In ambedue le illustrazioni di fondo pagina di queste mariegole, un gruppo di aspiranti confratelli inginocchiati giura la propria fedeltà sul volume della Mariegola, portato dai degani della Scuola. Sono tutti disposti davanti a un altare, mentre un gruppo di persone assiste, in piedi, alla destra della scena. Le differenze sono evidenti negli eleganti abiti dei convenuti, in special modo per le ampie maniche pendenti e orlate in quella trecentesca, secondo la moda del tempo e di gusto cortese nell'altra.
MARIEGOLE RITROVATE, I CARABINIERI RESTITUISCONO ALLA CITTA' UN PEZZO DI STORIA
Soppressione Napoleonica e Ricostituzione
Dopo cinque secoli e mezzo di attività ininterrotta, a seguito del decreto napoleonico del 1806 (o 1807), la Scuola di San Giovanni Evangelista venne soppressa, come tutte le altre confraternite, e privata di tutti i suoi beni. Sotto il successivo governo asburgico, si ipotizzò persino di demolire gli edifici per costruirvi case a scopo speculativo, e si progettò di smontare i pavimenti della Sala Capitolare per ricollocarli in palazzi o chiese austriache. Tuttavia, nel 1830, il ricco imprenditore Gaspare Biondetti Crovato avviò trattative per restituire il complesso a un gruppo di fedeli, e la richiesta fu accolta solo nel 1855.

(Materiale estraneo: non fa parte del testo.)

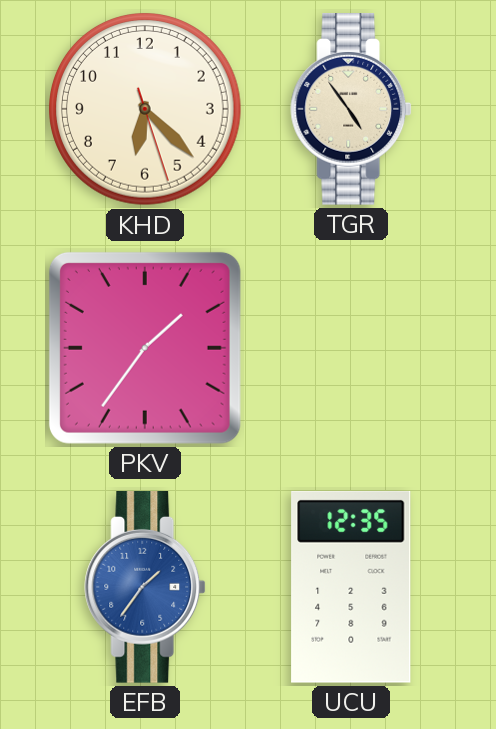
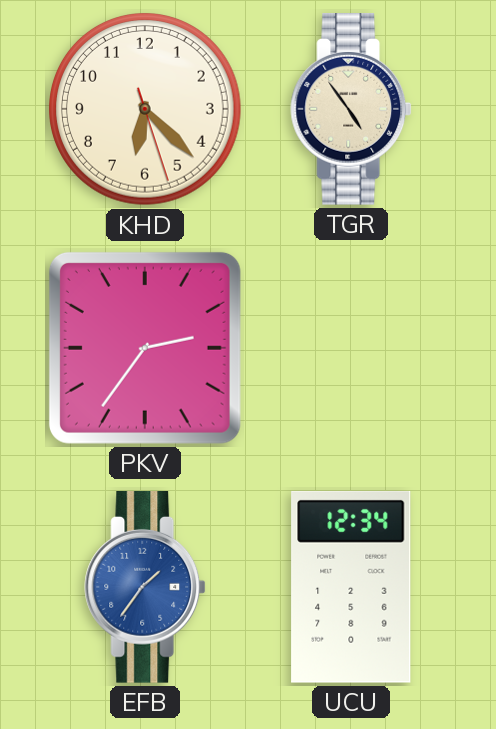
PKV: 1:36 -> 2:36
UCU: 12:35 -> 12:34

La Scuola fu ricostituita nel 1856 sotto il Regno Lombardo-Veneto, con la denominazione di "Corporazione delle Arti Edificatorie di Mutuo Soccorso nella Scuola di S. Giovanni Evangelista in Venezia". Da quell'anno ha continuato ininterrottamente a esercitare le proprie attività sociali e spirituali, come ente dotato di personalità giuridica, con sede a Venezia presso i suoi monumentali edifici. Essa conforma e conforma le proprie attività sociali e culturali alla legge civile e quelle di ispirazione religiosa alle indicazioni della disciplina canonica.